Tutorial: Run Scala code on serverless compute
Databricks Connect for Scala on serverless compute is in Beta.
This tutorial provides an overview of how to get started with Databricks Connect for Scala using serverless compute. It walks through building a Unity Catalog-enabled compute (either classic compute in standard access mode or serverless compute) compatible Scala JAR file.
To create a Scala project that is fully configured to deploy and run a JAR on serverless compute, you can use Databricks Asset Bundles. See Build a Scala JAR using Databricks Asset Bundles.
Requirements
Your local development environment must meet the requirements for Databricks Connect for Scala. See Databricks Connect usage requirements, which includes the following:
-
Java Development Kit (JDK)
-
sbt
-
Databricks CLI, configured for serverless compute:
databricks auth login --configure-serverless --host <workspace-url>
Step 1: Create a Scala project
First create a Scala project. When prompted, enter a project name, for example, my-spark-app.

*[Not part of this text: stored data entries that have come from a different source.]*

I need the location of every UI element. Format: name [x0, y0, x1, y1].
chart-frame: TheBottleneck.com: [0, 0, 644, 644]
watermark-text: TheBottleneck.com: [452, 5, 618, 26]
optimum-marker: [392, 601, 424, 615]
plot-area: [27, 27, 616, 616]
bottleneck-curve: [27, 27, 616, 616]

sbt new scala/scala-seed.g8
Step 2: Update the Scala and JDK versions
Before building your JAR, ensure the version of the Java Development Kit (JDK) and Scala that you use to compile your code are supported for serverless compute. For details on this requirement, see JDK and Scala versions.
For compatible versions, see the version support matrix.
The following configuration is for Scala 2.13 and JDK 17, which is compatible with dedicated or standard access compute with Databricks Runtime version 17 and serverless environment version 4.
scalaVersion := "2.13.16"
javacOptions ++= Seq("-source", "17", "-target", "17")
scalacOptions ++= Seq("-release", "17")
Step 3: Add Databricks Connect as a dependency
Add Databricks Connect as a dependency to build Scala JARs. For more information, see Dependencies.
In your Scala project's build.sbt build file, add the following reference to Databricks Connect.
scalaVersion := "2.13.16"
libraryDependencies += "com.databricks" %% "databricks-connect" % "17.0.+"
// To run with new JVM options, a fork is required, otherwise it uses the same options as the sbt process.
fork := true
javaOptions += "--add-opens=java.base/java.nio=ALL-UNNAMED"
Step 4: Add other dependencies
Databricks recommends packaging your application and all dependent libraries into a single JAR file, also known as an über or fat JAR. Alternatively, you can install dependent libraries as compute-scoped libraries or in your serverless environment. For more information, see Package as a single JAR.
Remove any dependency on Spark. Spark APIs are provided by Databricks Connect. For more information, see Spark dependencies.
Step 5: Add Spark code
Create your main class in src/main/scala/example/DatabricksExample.scala. For details about using Spark session in your Scala code, see Using the Spark session in your code.
package com.examples
import com.databricks.connect.DatabricksSession
import org.apache.spark.sql.{SparkSession}
object SparkJar {
def main(args: Array[String]): Unit = {
val spark: SparkSession = DatabricksSession.builder()
.validateSession(false)
.addCompiledArtifacts(SparkJar.getClass.getProtectionDomain.getCodeSource.getLocation.toURI)
.getOrCreate()
println(spark.version)
println(spark.range(10).limit(3).collect().mkString(" "))
}
}
Step 6: Run and build your code
Next, run your code:
sbt run
Now create a project/assembly.sbt file with the following line, then build the project:
addSbtPlugin("com.eed3si9n" % "sbt-assembly" % "2.3.1")
sbt assembly
Step 7: Deploy your JAR
Now deploy your JAR file using a JAR task from the UI or using Databricks Asset Bundles:
The JAR you created is also supported on standard compute. However, for standard compute an administrator must add Maven coordinates and paths for JAR libraries to an allowlist. See Allowlist libraries and init scripts on compute with standard access mode (formerly shared access mode).
Databricks recommends adding a whole volume instead of individual JARs to the allowlist.